When Ava set up camp that night, she was almost in eye sight of the stream again. It flowed past the still and silent stone only a little further downhill. And so, Ava headed to the riverside to refill her water bottles. Large boulders sat in the middle of the stream, smoothed and polished by eons of water running around and over it.
"Water is patient. Water can wait." She could hear her grandmother’s words in her mind so clearly as if the old woman was standing next to her speaking them in this very moment. "You see this rock over there, Ava-child? It once was sharp and rough, but see how it has become smooth and round. Not by brute force but by gentle touch and time."
Holding her bottles, Ava plunged her hands into the river, the water was gentle indeed. It continued to flow undisturbed, taking barely any notice of the human kneeling at its waterfront, and yet pulling and nudging ever so slightly. In the short time it took to fill the bottles, Ava’s hands almost went numb from the cold. And yet, she dipped her fingers back into the river to feel the resistance and flow of the current. And the river began to murmur to her. It whispered and sang. And Ava listened. Soon she was able to tell apart the different voices of the water, and to understand.
They were old and they were young, they were ancient. They were calm and wild, reassuring, enticing. They laughed. They teased. They told secrets and stories. They wept and they screamed. And Ava pulled her hands out of the water, grabbed her bottled and hurried back uphill.
She did not sleep that night but watched the sun disappear and reappear behind the mountains while feeding a small fire with branches and twigs she found around her campsite. Meanwhile, the river called out to her. Throughout the night she could hear its song, its ever-changing melody that it hummed just for her. But Ava stayed by the fire repeating the words her grandmother had spoken when she had been a child. Over and over again she whispered them to herself.
"Know when to turn away."
"Know when to turn away."
"Listen but know when to turn away."
"Listen but know…"
Sleep was creeping up on her and the pale shadows cast by the night sun began to blur and move.
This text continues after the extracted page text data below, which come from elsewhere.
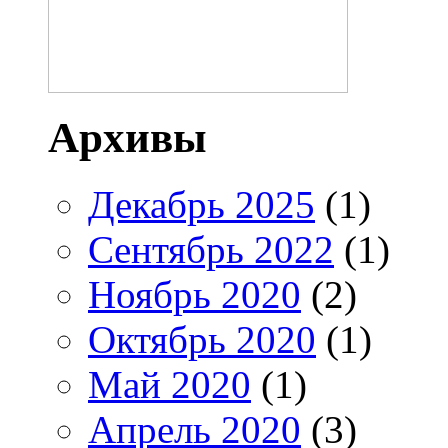
Архивы
Декабрь 2025
(1)
Сентябрь 2022
(1)
Ноябрь 2020
(2)
Октябрь 2020
(1)
Май 2020
(1)
Апрель 2020
(3)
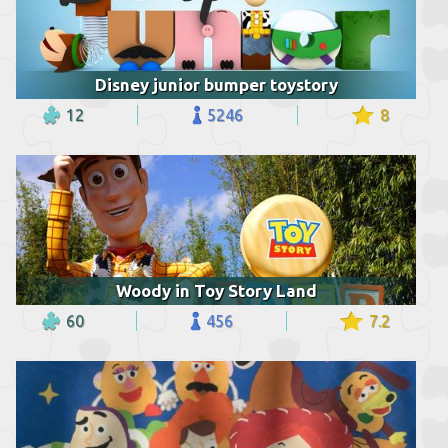
Disney junior bumper toystory
12
5246
8
Woody in Toy Story Land
60
456
7.2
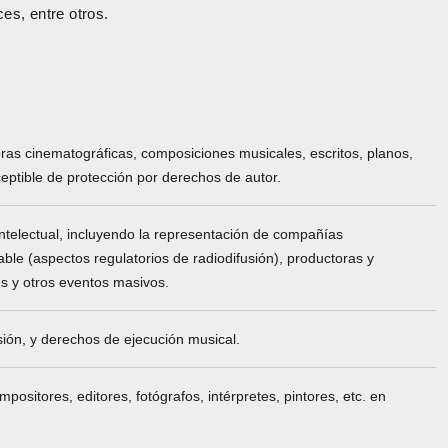
ces, entre otros.
bras cinematográficas, composiciones musicales, escritos, planos,
sceptible de protección por derechos de autor.
ntelectual, incluyendo la representación de compañías
able (aspectos regulatorios de radiodifusión), productoras y
es y otros eventos masivos.
sión, y derechos de ejecución musical.
positores, editores, fotógrafos, intérpretes, pintores, etc. en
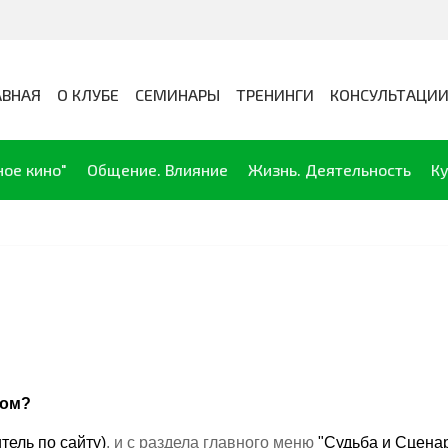
АВНАЯ
О КЛУБЕ
СЕМИНАРЫ
ТРЕНИНГИ
КОНСУЛЬТАЦИ
ное кино"
Общение. Влияние
Жизнь. Деятельность
Ку
том?
тель по сайту)
, и с раздела главного меню
"Судьба и Сцена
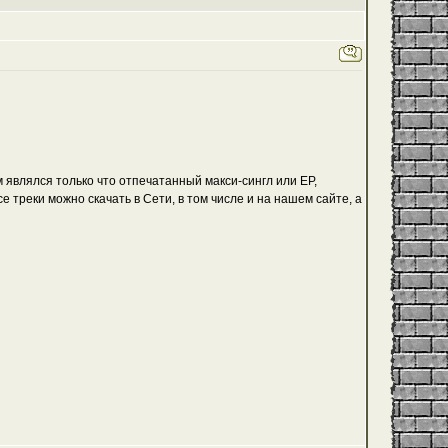
 являлся только что отпечатанный макси-сингл или EP,
е треки можно скачать в Сети, в том числе и
на нашем сайте
, а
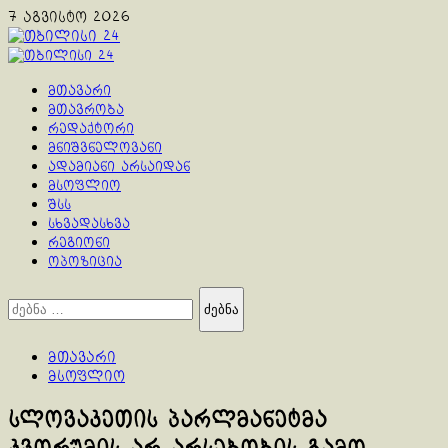
Skip
7 აგვისტო 2026
to
content
Primary
Menu
მთავარი
მთავრობა
რედაქტორი
მნიშვნელოვანი
ადამიანი არსაიდან
მსოფლიო
შსს
სხვადასხვა
რეგიონი
ოპოზიცია
ძებნა:
მთავარი
მსოფლიო
სლოვაკეთის პარლმანეტმა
So, Ava stood to gather more firewood and shake off the tiredness. Half sleepwalking she let her feet carry her in whichever direction they chose and eventually found herself down by the river which gurgled contently.
Its voices welcomed her, greeted her as one of their own. Ava barely noticed the cold as she took off her hiking boots and waded into the water.
'Like so many before,' she thought. 'Like so many yet to come.’
The pebbles under her bare feet dug into her skin. She almost slipped and fell on one of the larger rocks but regained her balance. She made it close to the center of the river when the current finally won and quickly dragged her under. Countless arms embraced her, countless voices welcomed her home. And Ava smiled as she became one with the river and her voice joined the water calling out for wanderers who are alone and willing to listen.